To improve the running efficiency of this type of underground gas storage, the factors influencing, and the extent of, the oil rim should be studied before any alterations are undertaken. Firstly, a three-dimensional (3-d) dynamic model should be established to simulate the gas reservoir development history and to establish a fluid distribution model before any alterations take place; then using numerical simulation method to study the impact mechanism of oil rim, design different schemes to study the barrier effect of the fluid and the influence degree of the oil rim on gas production capacity, clear the oil, gas and water three-phase seepage rule in the process of underground gas storage rebuilt. Finally, based on the results of numerical simulation, the underground gas storage injection and production scheme can be designed to preferably reasonable performance indicators, provide guidance for the smooth and efficient operation of 393 underground gas storage.

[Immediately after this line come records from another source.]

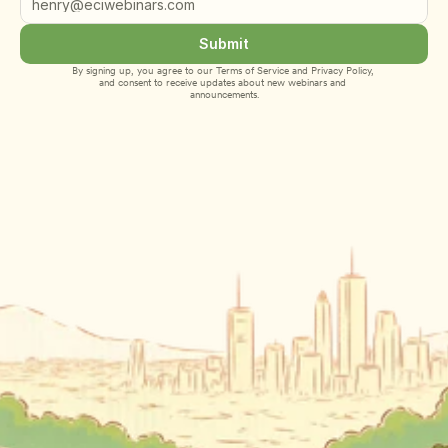
Submit
By signing up, you agree to our 
Terms of Service
 and 
Privacy Policy
, 
and consent to receive updates about new webinars and 
announcements.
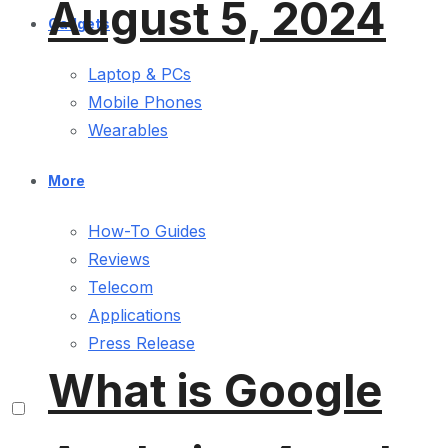
August 5, 2024
Gadgets
Laptop & PCs
Mobile Phones
Wearables
More
How-To Guides
Reviews
Telecom
Applications
Press Release
What is Google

Numerical simulation of gas reservoir development history

The establishment of a 3-d, three-phase model for G393

The G393 fault-block underground gas storage has been altered by the abandoned condensate gas reservoir within its oil rim. Three-phase flow, including oil, gas, and water, in the reservoir was involved in the development thereof. A numerical simulation of 3-d, three-phase behaviour was, therefore, needed to analyse its development and history. Using Darcy’s law and the law of conservation of mass, and considering rock and fluid compressibility, we established a model for flow in a three-dimensional, three-phase, anisotropic, oil reservoir.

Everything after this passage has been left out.